Le jeune Ghilas Aïnouche avait aussi fait récemment connaissance de Charb, Cabu, Tignous et Wolinski, tous quatre assassinés hier. « Quand je suis venu à Paris pour la première fois, je me suis dit, il faut que je vois la Tour Eiffel, le Canard Enchainé et … Charlie Hebdo », se souvient-il. Caricaturiste au quotidien TSA (Tout Sur l’Algérie), il avait rencontré ses idoles en mars dernier au siège de l’hebdomadaire. « Ils ont regardé mes dessins, m’ont encouragé et m’ont invité à participer à leurs conférences de rédaction. Je les ai côtoyés pendant plusieurs mois.Ils sont devenus des amis. » Bouleversé, Ghilas n’a pas de mot assez fort pour condamner l’attaque dont ont été victimes ses confrères: « Contrairement à ce que peuvent penser certaines personnes, les dessinateurs de Charlie Hebdo ne sont pas islamophobes, ils critiquent toutes les religions. Et puis, il ne faut pas oublier que le dessin, c’est une satyre, un moyen de s’amuser et en même temps de faire réfléchir les gens. »
« les musulmans vont payer la facture des fanatiques »
Plusieurs dessinateurs s’inquiètent des répercussions du drame sur la perception de l’Islam et des musulmans. Saad Benkhelif, caricutariste à El Watan qui comme Ghilas a publié ce matin sur son profil Facebook, une photo prise avec Charb redoute de voir se renforcer « le stéréotype du musulman violent, pas ouvert au dialogue. » « Les musulmans vont payer la facture de ces fanatiques », deplore-t-il . « Ce drame va encore donner une mauvaise image de nous. Mais il ne faut pas oublier les gens bien, ceux qui font leur travail avec amour, comme Mustapha Ourad, le correcteur de Charlie Hebdo, un algérien qui est décédé lui-aussi dans la tuerie d’hier.
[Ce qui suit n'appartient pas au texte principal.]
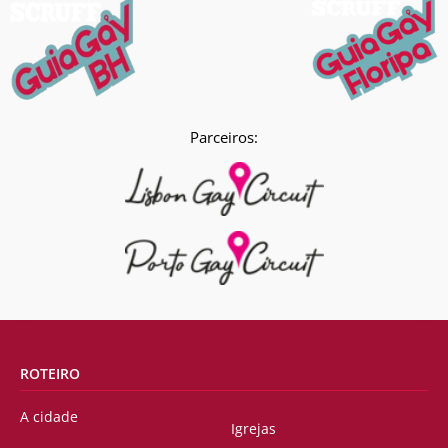
Parceiros:
ROTEIRO
A cidade
Igrejas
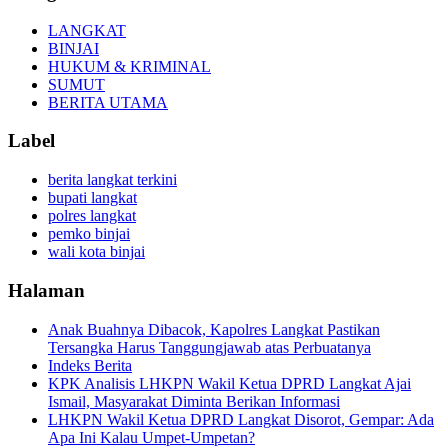
LANGKAT
BINJAI
HUKUM & KRIMINAL
SUMUT
BERITA UTAMA
Label
berita langkat terkini
bupati langkat
polres langkat
pemko binjai
wali kota binjai
Halaman
Anak Buahnya Dibacok, Kapolres Langkat Pastikan
Tersangka Harus Tanggungjawab atas Perbuatanya
Indeks Berita
KPK Analisis LHKPN Wakil Ketua DPRD Langkat Ajai
Ismail, Masyarakat Diminta Berikan Informasi
LHKPN Wakil Ketua DPRD Langkat Disorot, Gempar: Ada
Apa Ini Kalau Umpet-Umpetan?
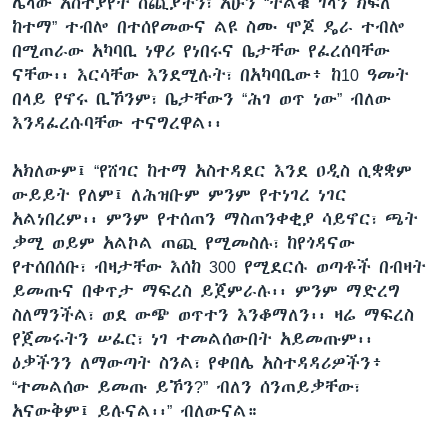
ሌላው አስተያየት ሰጪያችን፣ አሁን “ትልቁ ገላን ክፍለ
ከተማ” ተብሎ በተሰየመውና ልዩ ስሙ ሞጆ ዴራ ተብሎ
በሚጠራው አካባቢ ነዋሪ የነበሩና ቤታቸው የፈረሰባቸው
ናቸው፡፡ እርሳቸው እንደሚሉት፣ በአካባቢው፥ ከ10 ዓመት
በላይ የኖሩ ቢኾንም፣ ቤታቸውን “ሕገ ወጥ ነው” ብለው
እንዳፈረሱባቸው ተናግረዋል፡፡
አክለውም፤ “የሸገር ከተማ አስተዳደር እንደ ዐዲስ ሲቋቋም
ውይይት የለም፤ ለሕዝቡም ምንም የተነገረ ነገር
አልነበረም፡፡ ምንም የተሰጠን ማስጠንቀቂያ ሳይኖር፣ ጫት
ቃሚ ወይም አልኮል ጠጪ የሚመስሉ፣ ከየጎዳናው
የተሰበሰቡ፣ ብዛታቸው እሰከ 300 የሚደርሱ ወጣቶች በብዛት
ይመጡና በቀጥታ ማፍረስ ይጀምራሉ፡፡ ምንም ማድረግ
ስለማንችል፣ ወደ ውጭ ወጥተን እንቆማለን፡፡ ዛሬ ማፍረስ
የጀመሩትን ሠፈር፣ ነገ ተመልሰውበት አይመጡም፡፡
ዕቃችንን ለማውጣት ስንል፣ የቀበሌ አስተዳዳሪዎችን፥
“ተመልሰው ይመጡ ይኾን?” ብለን ሰንጠይቃቸው፣
አናውቅም፤ ይሉናል፡፡” ብለውናል።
Ceux-là restent malheureusement dans l’ombre » constate Ghilas.
Contrairement à d’autres capitales étrangères comme Londres, Berlin ou Amsterdam il n’y a pas eu de rassemblement de soutien hier soir à Alger. « Ce n’est pas un automatisme pour nous de nous rassembler dans la rue, explique Amine. Déjà, à Alger, tout rassemblement est interdit. C’est l’héritage des années noires, l’état d’urgence n’est pas levé ici. Alors les gens ont exprimé leur soutien autrement, notamment sur les réseaux sociaux. »
Le message des caricaturistes algériens est quoiqu’il en soit sans ambiguité. « On va dire à ces gens qu’on va continuer à dessiner » conclut Saad Benkhelif.